Top of Data provided

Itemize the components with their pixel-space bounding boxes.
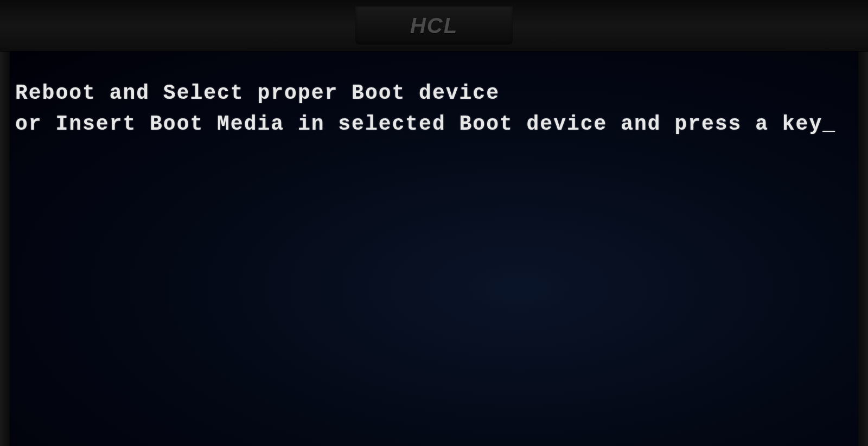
bezel-right [858, 52, 868, 446]
bios-line-2: or Insert Boot Media in selected Boot de… [15, 112, 822, 136]
monitor-frame: HCL Reboot and Select proper Boot device… [0, 0, 868, 446]
bios-line-1: Reboot and Select proper Boot device [15, 81, 500, 105]
screen-area[interactable]: Reboot and Select proper Boot device or … [10, 52, 858, 446]
bios-error-message: Reboot and Select proper Boot device or … [15, 78, 836, 139]
monitor-logo-plate: HCL [355, 7, 513, 44]
text-cursor-icon: _ [822, 109, 836, 139]
bezel-left [0, 52, 10, 446]
monitor-bezel: HCL [0, 0, 868, 52]
monitor-brand-logo: HCL [410, 14, 458, 38]
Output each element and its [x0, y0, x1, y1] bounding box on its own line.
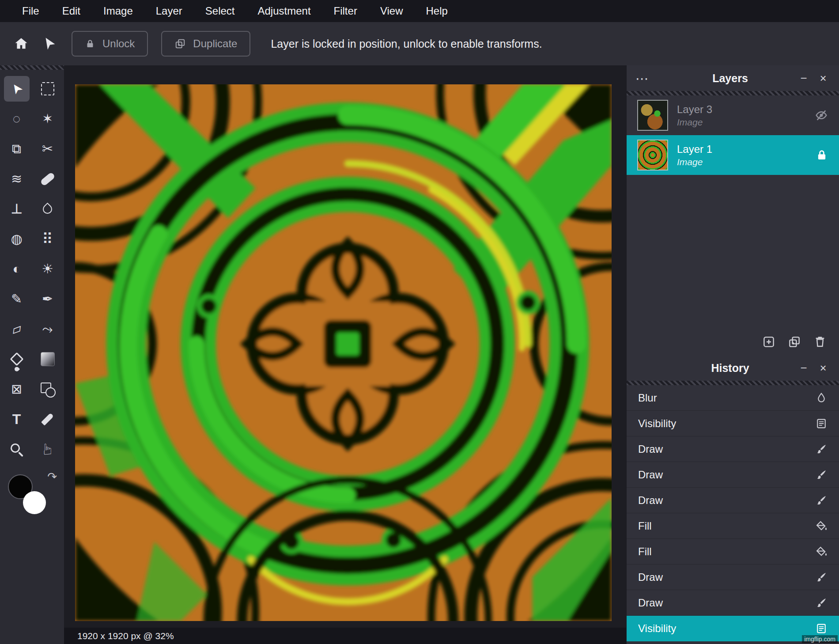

Bottom of Data provided

What needs to be done ▸
Exclude all images and return the listing word for word.

Result ▸
Itemize the components with their pixel-space bounding boxes.
bezel-right [858, 52, 868, 446]
bios-line-2: or Insert Boot Media in selected Boot de… [15, 112, 822, 136]
monitor-frame: HCL Reboot and Select proper Boot device… [0, 0, 868, 446]
bios-line-1: Reboot and Select proper Boot device [15, 81, 500, 105]
screen-area[interactable]: Reboot and Select proper Boot device or … [10, 52, 858, 446]
bios-error-message: Reboot and Select proper Boot device or … [15, 78, 836, 139]
monitor-logo-plate: HCL [355, 7, 513, 44]
text-cursor-icon: _ [822, 109, 836, 139]
bezel-left [0, 52, 10, 446]
monitor-bezel: HCL [0, 0, 868, 52]
monitor-brand-logo: HCL [410, 14, 458, 38]
Output each element and its [x0, y0, x1, y1] bounding box on its own line.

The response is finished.